→ Supplied entries
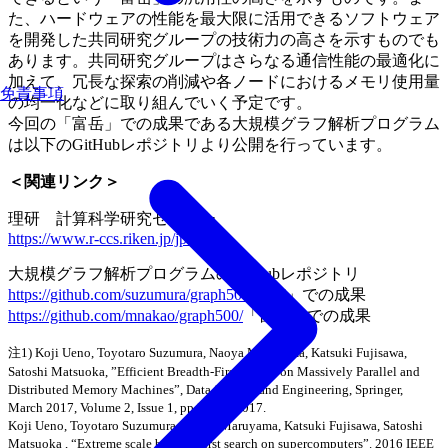
た、ハードウェアの性能を最大限に活用できるソフトウェア
を開発した共同研究グループの技術力の高さを示すものでも
あります。共同研究グループはさらなる通信性能の最適化に
加えて、冗長な探索の削減や各ノードにおけるメモリ使用量
免責事項
の均一化などに取り組んでいく予定です。
今回の「富岳」での成果である大規模グラフ解析プログラム
は以下のGitHubレポジトリより公開を行っています。
＜関連リンク＞
理研 計算科学研究センター
https://www.r-ccs.riken.jp/jp/
大規模グラフ解析プログラムのGitHubレポジトリ
https://github.com/suzumura/graph500/
「京」での成果
https://github.com/mnakao/graph500/
「富岳」での成果
注1) Koji Ueno, Toyotaro Suzumura, Naoya Maruyama, Katsuki Fujisawa,
Satoshi Matsuoka, ”Efficient Breadth-First Search on Massively Parallel and
Distributed Memory Machines”, Data Science and Engineering, Springer,
March 2017, Volume 2, Issue 1, pp 22-35, 2017.
Koji Ueno, Toyotaro Suzumura, Naoya Maruyama, Katsuki Fujisawa, Satoshi
Matsuoka , “Extreme scale breadth-first search on supercomputers”. 2016 IEEE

→ How to complete this task
Reproduce every line above containing "Koji".

→ Task answer
注1) Koji Ueno, Toyotaro Suzumura, Naoya Maruyama, Katsuki Fujisawa,
Koji Ueno, Toyotaro Suzumura, Naoya Maruyama, Katsuki Fujisawa, Satoshi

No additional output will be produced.